During the Entr’acte preceding Act 3 Bieito tries to suggest that underneath the foul vulgarity a compassionate sensitivity lingers: a naked male soldier sways gracefully, his modesty preserved by the enveloping mist, but his elegant intrusion in an otherwise graceless milieu seems merely an opportunity for some gratuitous nudity. Too often the chorus are physically static: the streetwise migrant children do not leap and play, but rather thrust their begging bowls accusingly at the audience; the restless crowd, eager for the pitting of man against bull, press impatiently against a rope which stretches the length of the stage.

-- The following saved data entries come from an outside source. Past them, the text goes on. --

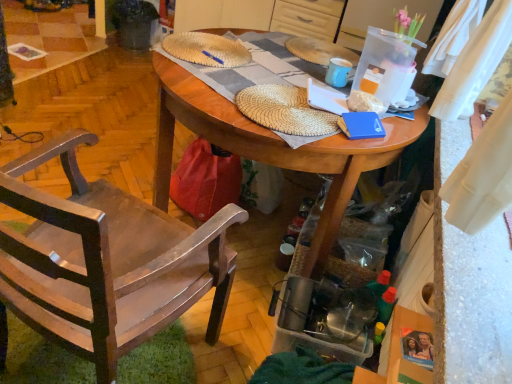 The height and width of the screenshot is (384, 512). In order to click on vacant area that lies between blue matte book at center and woven straw hat at upper center, which is the 2th hat in bottom-to-top order in this screenshot , I will do `click(263, 77)`. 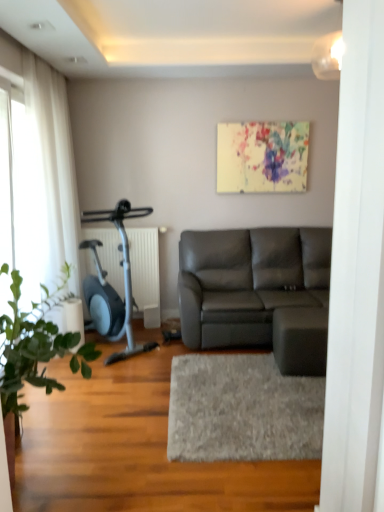 The image size is (384, 512). I want to click on matte gray leather couch at center, so click(x=258, y=292).

What do you see at coordinates (16, 196) in the screenshot?
I see `transparent glass door at left` at bounding box center [16, 196].

Find the location of a particular element. matte gray leather couch at center is located at coordinates (258, 292).

Between point (194, 408) and point (87, 283), which one is positioned in front?

Positioned in front is point (194, 408).

How distant is white shaggy rug at center from metallic blue stationary bicycle at left?

white shaggy rug at center and metallic blue stationary bicycle at left are 1.12 meters apart.

Considering the sizes of objects white shaggy rug at center and metallic blue stationary bicycle at left in the image provided, who is smaller, white shaggy rug at center or metallic blue stationary bicycle at left?

white shaggy rug at center.

Is white shaggy rug at center taller than metallic blue stationary bicycle at left?

In fact, white shaggy rug at center may be shorter than metallic blue stationary bicycle at left.

Between matte gray leather couch at center and white sheer curtain at left, which one is positioned behind?

white sheer curtain at left is more distant.

Where is `studio couch in front of the white sheer curtain at left`? The width and height of the screenshot is (384, 512). studio couch in front of the white sheer curtain at left is located at coordinates (258, 292).

Between point (305, 293) and point (64, 259), which one is positioned in front?

Positioned in front is point (64, 259).

Is green leafy plant at left situated inside metallic blue stationary bicycle at left or outside?

green leafy plant at left is located beyond the bounds of metallic blue stationary bicycle at left.

Considering the points (15, 289) and (109, 321), which point is in front, point (15, 289) or point (109, 321)?

The point (15, 289) is in front.

Does green leafy plant at left have a larger size compared to metallic blue stationary bicycle at left?

No, green leafy plant at left is not bigger than metallic blue stationary bicycle at left.

Between white sheer curtain at left and transparent glass door at left, which one is positioned behind?

white sheer curtain at left is further away from the camera.

Which of these two, white sheer curtain at left or transparent glass door at left, stands shorter?

With less height is transparent glass door at left.

Where is `curtain that is above the transparent glass door at left (from the image's perspective)`? curtain that is above the transparent glass door at left (from the image's perspective) is located at coordinates (52, 172).

Looking at the image, does white sheer curtain at left seem bigger or smaller compared to transparent glass door at left?

Clearly, white sheer curtain at left is larger in size than transparent glass door at left.

How many degrees apart are the facing directions of matte gray leather couch at center and white shaggy rug at center?

The angle between the facing direction of matte gray leather couch at center and the facing direction of white shaggy rug at center is 3.64 degrees.

Between matte gray leather couch at center and white shaggy rug at center, which one appears on the left side from the viewer's perspective?

white shaggy rug at center is more to the left.

Is matte gray leather couch at center not inside white shaggy rug at center?

matte gray leather couch at center is positioned outside white shaggy rug at center.

Which object is positioned more to the left, green leafy plant at left or transparent glass door at left?

From the viewer's perspective, transparent glass door at left appears more on the left side.

Find the location of a particular element. The height and width of the screenshot is (512, 384). glass door on the left side of green leafy plant at left is located at coordinates (16, 196).

Are green leafy plant at left and transparent glass door at left far apart?

Yes, green leafy plant at left and transparent glass door at left are located far from each other.

Between white shaggy rug at center and white sheer curtain at left, which one has more height?

Standing taller between the two is white sheer curtain at left.

Based on the photo, is white shaggy rug at center facing away from white sheer curtain at left?

white shaggy rug at center is not turned away from white sheer curtain at left.

Is white shaggy rug at center in front of or behind white sheer curtain at left in the image?

Visually, white shaggy rug at center is located in front of white sheer curtain at left.

Identify the location of flat to the right of white sheer curtain at left. (242, 410).

Identify the location of stationary bicycle above the white shaggy rug at center (from a real-world perspective). (124, 285).

This screenshot has width=384, height=512. Find the location of `curtain to the left of matte gray leather couch at center`. curtain to the left of matte gray leather couch at center is located at coordinates (52, 172).

Estimate the real-world distances between objects in this image. Which object is further from green leafy plant at left, white shaggy rug at center or matte gray leather couch at center?

Among the two, matte gray leather couch at center is located further to green leafy plant at left.

Based on their spatial positions, is green leafy plant at left or transparent glass door at left closer to white sheer curtain at left?

transparent glass door at left lies closer to white sheer curtain at left than the other object.

Based on their spatial positions, is transparent glass door at left or matte gray leather couch at center closer to green leafy plant at left?

transparent glass door at left is closer to green leafy plant at left.

Considering their positions, is matte gray leather couch at center positioned closer to metallic blue stationary bicycle at left than white shaggy rug at center?

matte gray leather couch at center.

From the image, which object appears to be nearer to matte gray leather couch at center, white sheer curtain at left or transparent glass door at left?

white sheer curtain at left is positioned closer to the anchor matte gray leather couch at center.

Looking at this image, based on their spatial positions, is white shaggy rug at center or matte gray leather couch at center closer to transparent glass door at left?

white shaggy rug at center is positioned closer to the anchor transparent glass door at left.

Based on their spatial positions, is matte gray leather couch at center or green leafy plant at left closer to metallic blue stationary bicycle at left?

matte gray leather couch at center is closer to metallic blue stationary bicycle at left.

Considering their positions, is green leafy plant at left positioned further to transparent glass door at left than metallic blue stationary bicycle at left?

The object further to transparent glass door at left is green leafy plant at left.

You are a GUI agent. You are given a task and a screenshot of the screen. Output one action in this format:
    pyautogui.click(x=<x>, y=<y>)
    Task: Click on the houseplant located between white sheer curtain at left and white shaggy rug at center in the left-right direction
    The image size is (384, 512).
    Given the screenshot: What is the action you would take?
    pyautogui.click(x=30, y=346)

Where is `stationary bicycle between green leafy plant at left and white sheer curtain at left from front to back`? Image resolution: width=384 pixels, height=512 pixels. stationary bicycle between green leafy plant at left and white sheer curtain at left from front to back is located at coordinates (124, 285).

What are the coordinates of `glass door between white sheer curtain at left and metallic blue stationary bicycle at left vertically` in the screenshot? It's located at (16, 196).

What are the coordinates of `glass door between green leafy plant at left and metallic blue stationary bicycle at left in the front-back direction` in the screenshot? It's located at (16, 196).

Conductor Ryan Wigglesworth coaxed much refinement from his players, the woodwind and horns in particular conversing with the voices with beautiful clarity and a pleasing lack of bombast. Tempo-wise Wigglesworth doesn’t quite get it right though; after a breakneck first six bars, which left his players trailing in his wake, he put on the brakes resulting in a safe but somewhat unscintillating overture. Elsewhere the ensemble between pit and stage was less than satisfactory, although this may improve during the run. In general, the orchestral rhythms need a bit more bite and boldness.
There is much in this production to provoke reflection, and to encourage fresh evaluation of this well-known opera. Bruno Poet’s lighting creates startling, incisive effects.
There are many deft details, as when Carmen defiantly daubs a lipstick heart on a soldier’s breast, or when José slips on Carmen’s shoes as if she is a Barbie doll to be fashioned as he pleases. Likewise, the towering presentation and subsequent defilement and dismantling of the familiar Osborne bull emblem, which once littered the Spanish rural landscape, is a powerful visual gesture, suggesting the inevitable demise of this cruel masculine world, as symbolised by the posturing of the bullring. However, ultimately there is a frustrating lack of sexual frisson, or even emotional connection, between the three protagonists: this is no Ai no corrida.